Exercise brief -
Restate each entry exactly, without pictures.

[Exercise input Boundary: Start]

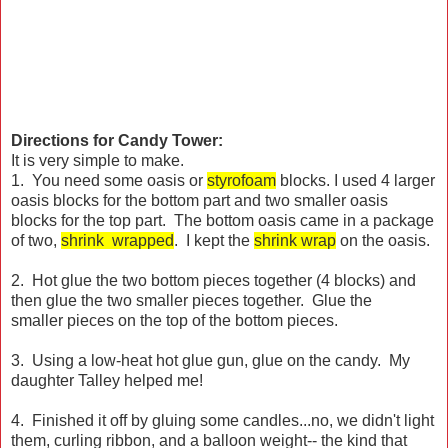
Directions for Candy Tower:
It is very simple to make.
1. You need some oasis or
styrofoam
blocks. I used 4 larger
oasis blocks for the bottom part and two smaller oasis
blocks for the top part. The bottom oasis came in a package
of two,
shrink wrapped
. I kept the
shrink wrap
on the oasis.
2. Hot glue the two bottom pieces together (4 blocks) and
then glue the two smaller pieces together. Glue the
smaller pieces on the top of the bottom pieces.
3. Using a low-heat hot glue gun, glue on the candy. My
daughter Talley helped me!
4. Finished it off by gluing some candles...no, we didn't light
them, curling ribbon, and a balloon weight-- the kind that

[Exercise input Boundary: End]

Task result -
Directions for Candy Tower:
It is very simple to make.
1. You need some oasis or
styrofoam
blocks. I used 4 larger
oasis blocks for the bottom part and two smaller oasis
blocks for the top part. The bottom oasis came in a package
of two,
shrink wrapped
. I kept the
shrink wrap
on the oasis.
2. Hot glue the two bottom pieces together (4 blocks) and
then glue the two smaller pieces together. Glue the
smaller pieces on the top of the bottom pieces.
3. Using a low-heat hot glue gun, glue on the candy. My
daughter Talley helped me!
4. Finished it off by gluing some candles...no, we didn't light
them, curling ribbon, and a balloon weight-- the kind that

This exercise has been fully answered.